Devices like coronavirus doorbells, which detect people with high fevers outside your home, have also come on the market. These devices contain a host of potential security breaches. Smart doorbells have a history of being compromised. In smart doorbells manufactured by Qihoo, covert DNS channels were used for malware delivery. Digital lock picking has also been used to access passwords on mobile applications used to control the digital doorbell devices. Although IoT devices can be extremely helpful it’s important for developers to be aware of these potential difficulties.
How Hadrian helps with IoT security
IoT security is possible and there are solutions which protect your organisation while allowing you to benefit from IoT. For instance, it is important to make sure that networks IoT devices connect to are protected from infiltration. Through proactive scanning and the collection of real time data Hadrian helps to map your attack surface and identify such vulnerabilities.
The way IoT interacts with company networks is best thought in terms of layers. The first layer is your company’s network, this is connected to the cloud via a firewall. The firewall is a piece of software that monitors the traffic between the company network and the cloud. Firewalls are typically used to block incoming requests.

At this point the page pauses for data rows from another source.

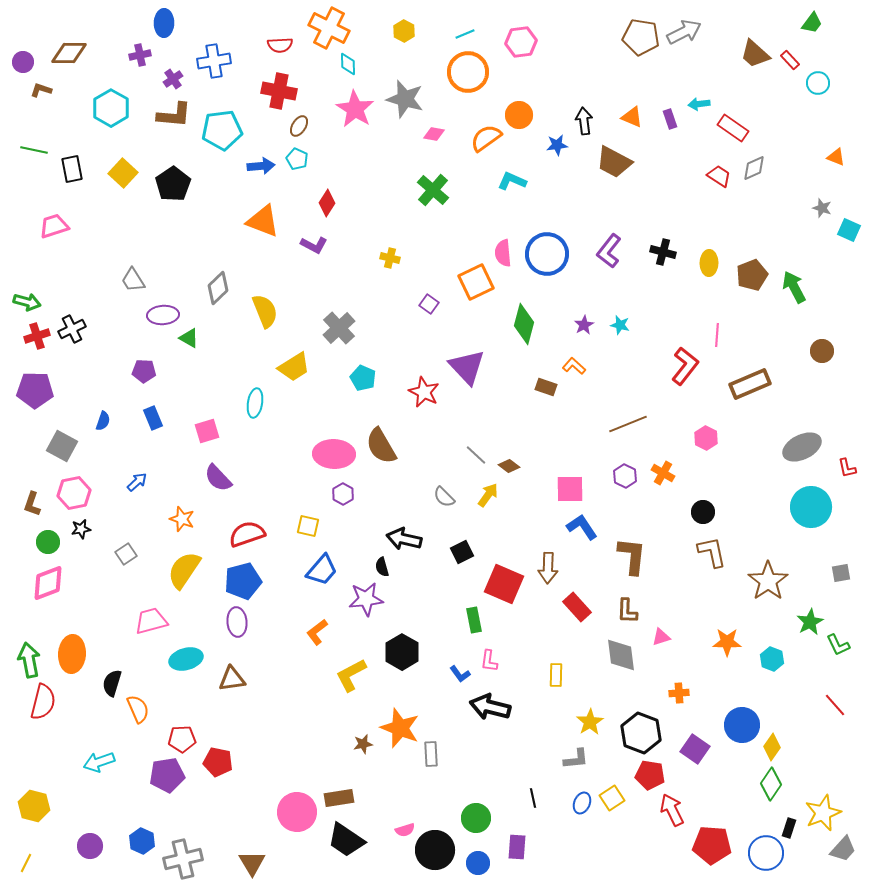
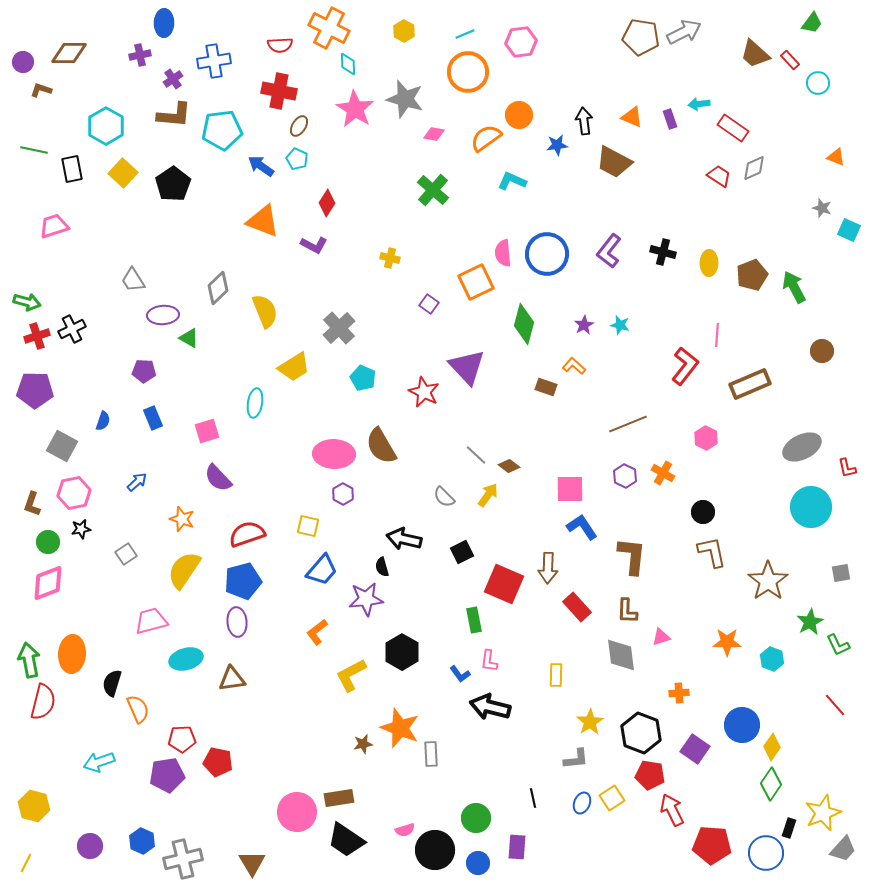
cyan hexagon at (111, 108): moved 5 px left, 18 px down
blue arrow at (261, 166): rotated 140 degrees counterclockwise
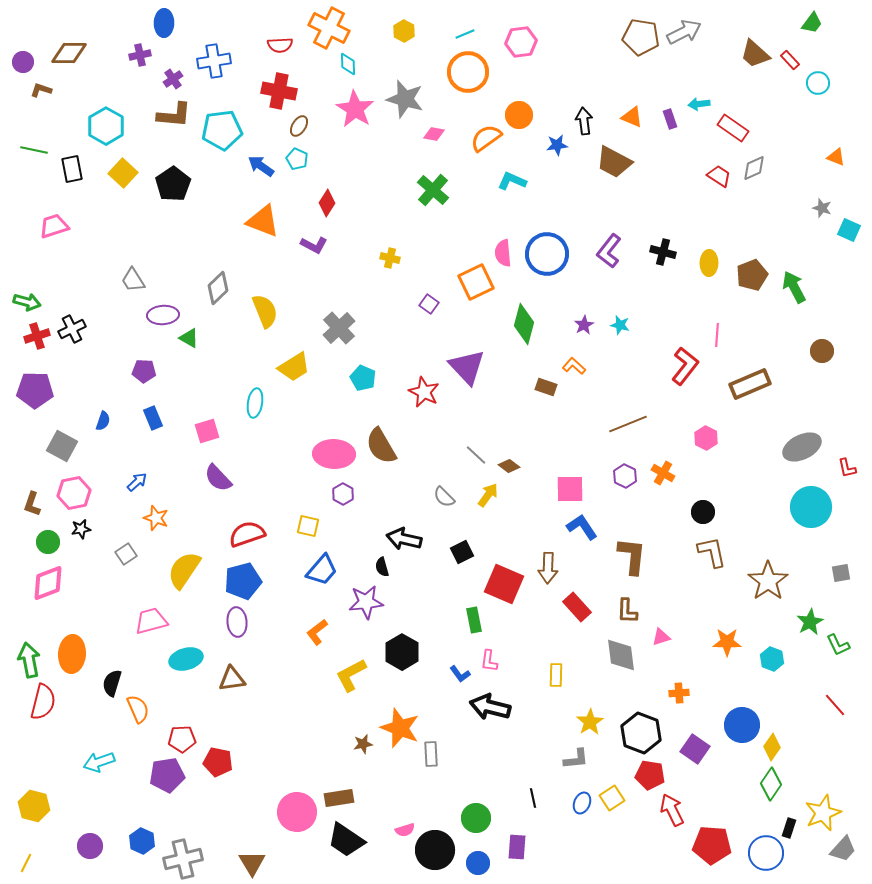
orange star at (182, 519): moved 26 px left, 1 px up
purple star at (366, 599): moved 3 px down
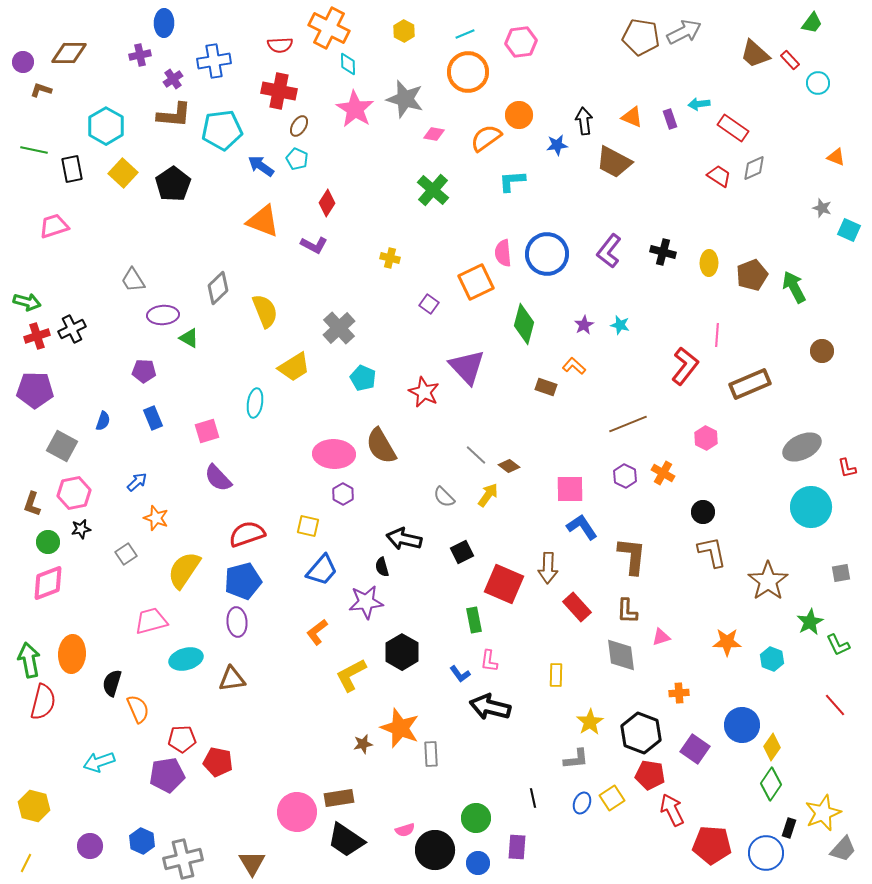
cyan L-shape at (512, 181): rotated 28 degrees counterclockwise
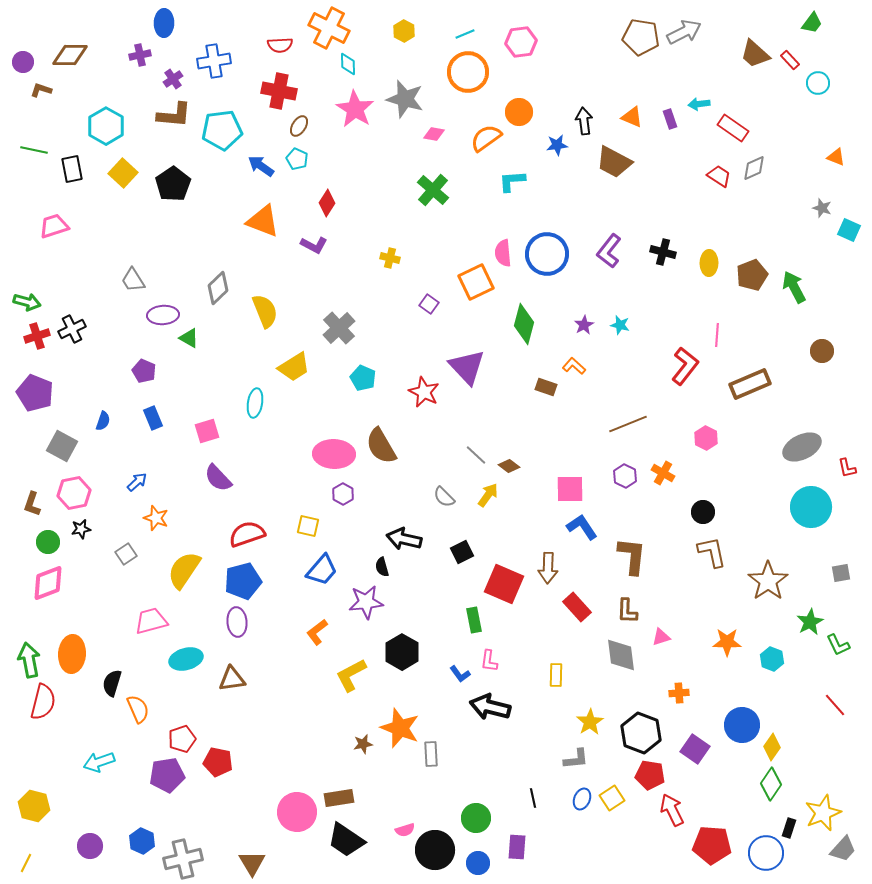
brown diamond at (69, 53): moved 1 px right, 2 px down
orange circle at (519, 115): moved 3 px up
purple pentagon at (144, 371): rotated 20 degrees clockwise
purple pentagon at (35, 390): moved 3 px down; rotated 21 degrees clockwise
red pentagon at (182, 739): rotated 16 degrees counterclockwise
blue ellipse at (582, 803): moved 4 px up
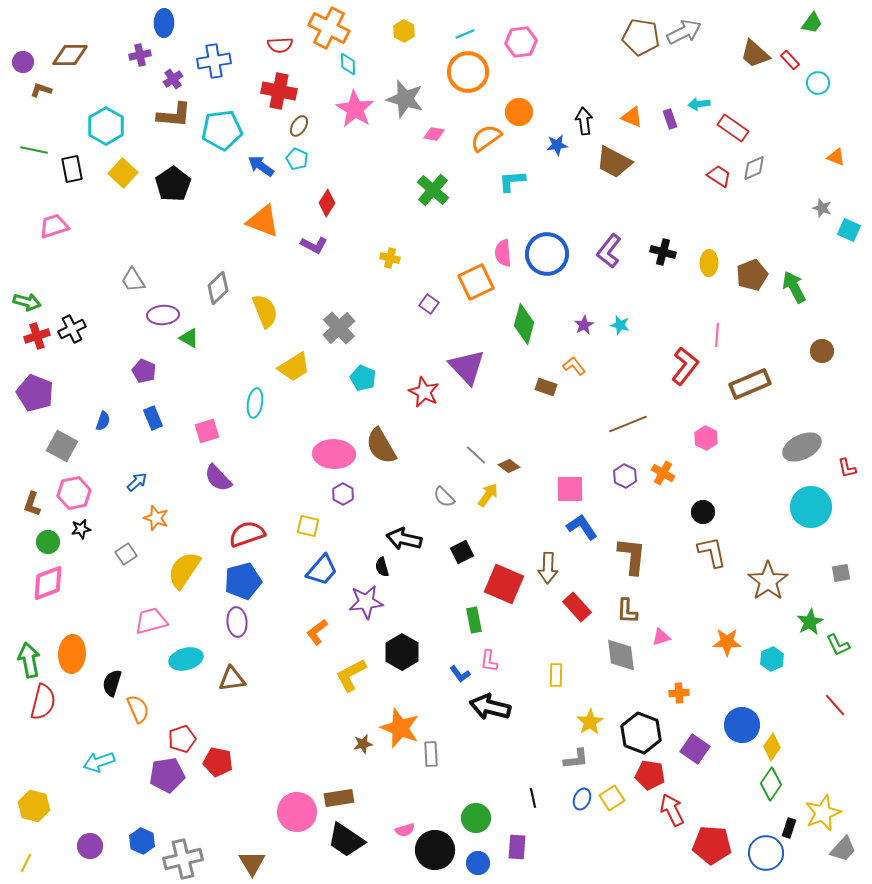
orange L-shape at (574, 366): rotated 10 degrees clockwise
cyan hexagon at (772, 659): rotated 15 degrees clockwise
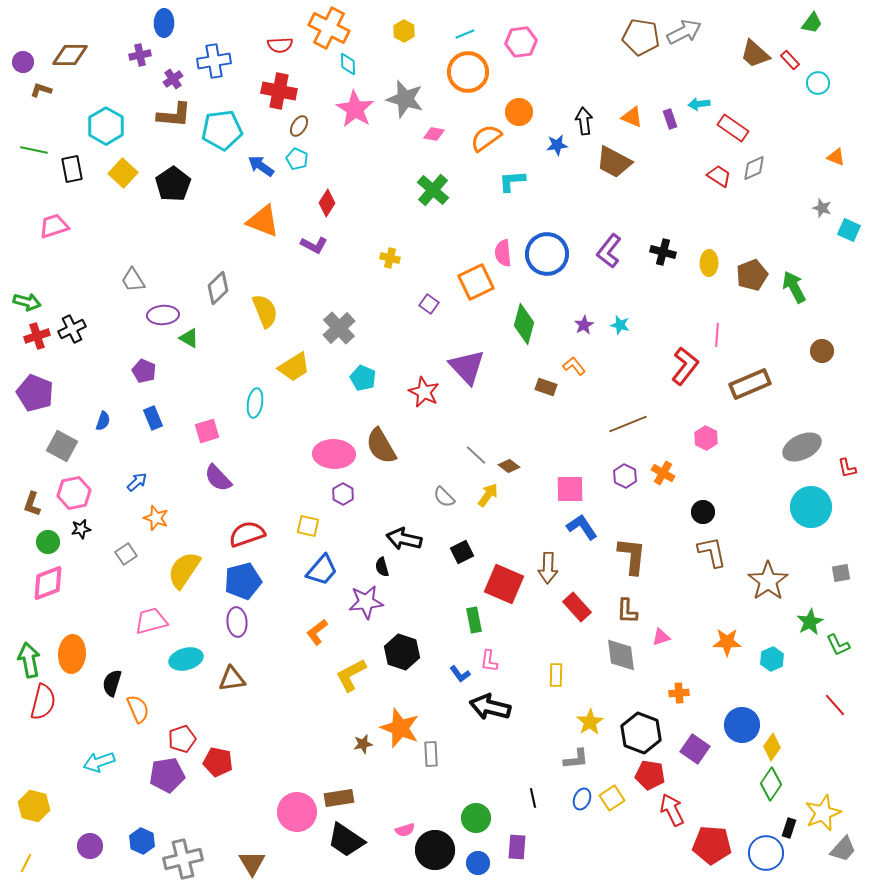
black hexagon at (402, 652): rotated 12 degrees counterclockwise
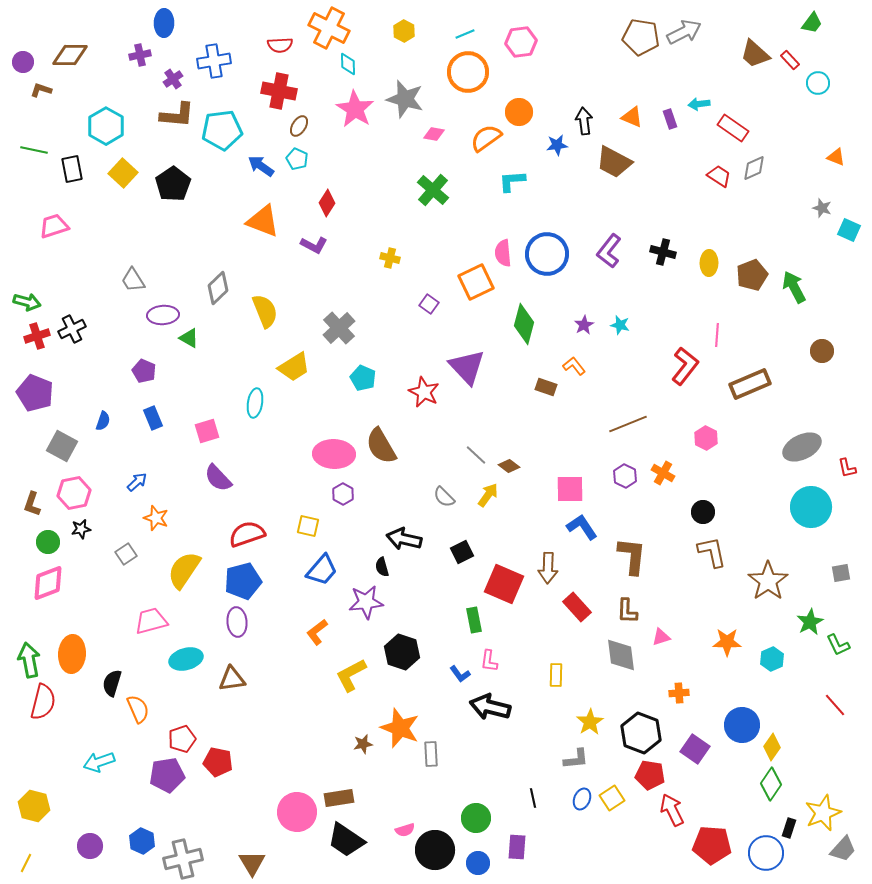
brown L-shape at (174, 115): moved 3 px right
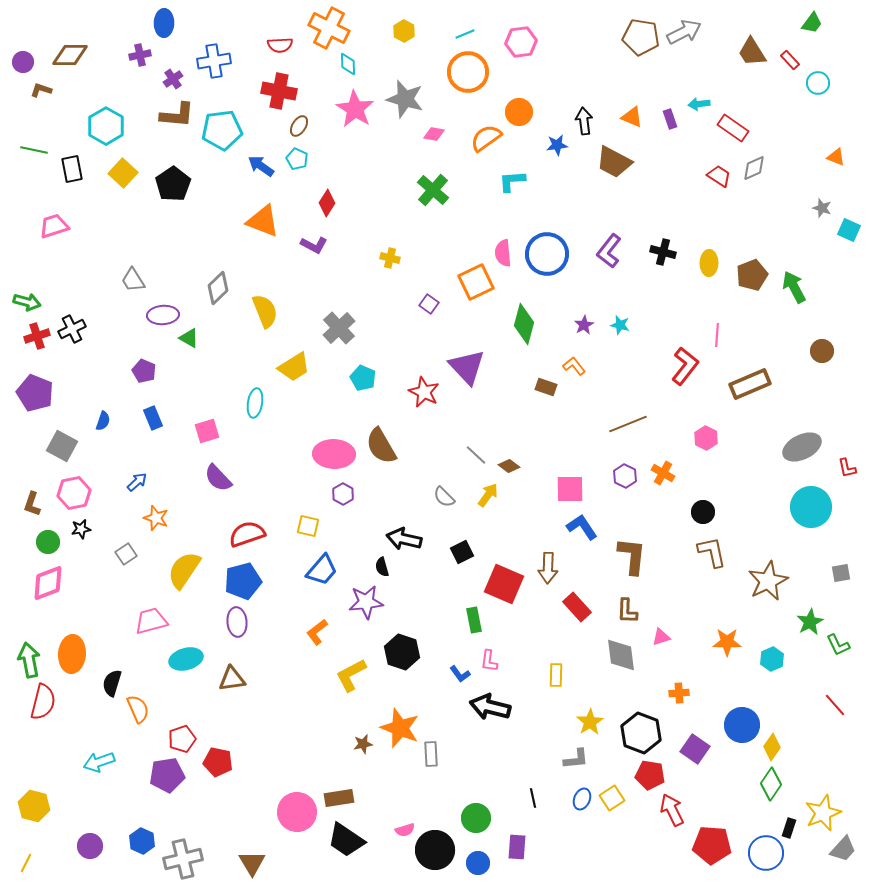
brown trapezoid at (755, 54): moved 3 px left, 2 px up; rotated 16 degrees clockwise
brown star at (768, 581): rotated 9 degrees clockwise
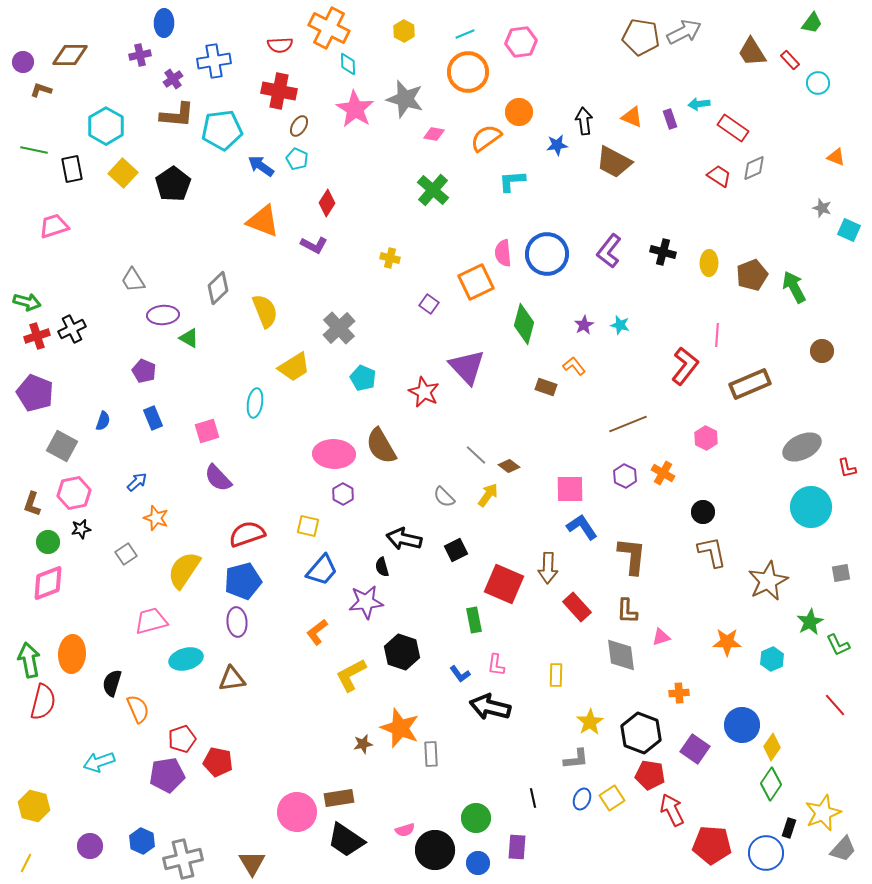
black square at (462, 552): moved 6 px left, 2 px up
pink L-shape at (489, 661): moved 7 px right, 4 px down
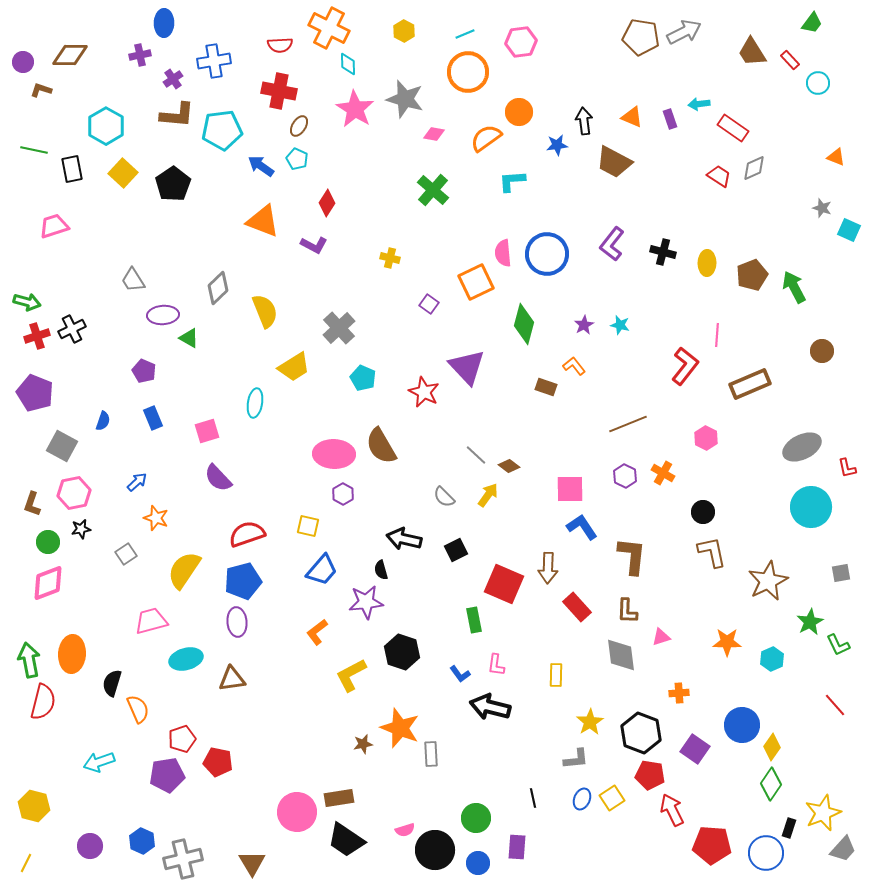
purple L-shape at (609, 251): moved 3 px right, 7 px up
yellow ellipse at (709, 263): moved 2 px left
black semicircle at (382, 567): moved 1 px left, 3 px down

Hadrian focuses on that first layer. Hadrian's automated system finds ‘holes’ in firewalls that may be allowing requests containing potential threats. For instance, applications with unauthorised access which also contain vulnerabilities. By scanning and identifying threats Hadrian limits the ability of attackers to access any data stored on IoT through companies’ networks.
The second layer - the IoT - is behind this first layer. IoT devices tend to have their own operational technology networks that are separate from the company network. However, they can pass information on to the company network and it is this part of the system that Hadrian proactively protects.
When Hadrian looks for holes in the first layer it also sees the layers behind it. Hadrian collects real time data which can identify if there’s a leak in one of the IoT devices contained in the second layer. By identifying the leak, Hadrian identifies if an access point allowing connection to an enterprise’s network has been created. If one of the IoT devices was able to pass along a piece of malware Hadrian could detect that too.
As supply chain attacks become more common it is important for organisations to pay attention to what is connecting to their network. The potential for IoT technologies to increase supply chain vulnerability should not deter organisations from capitalising on the benefits of IoT. Hadrian’s innovative solution offers organisations a way to protect their networks without shying away from the benefits of IoT.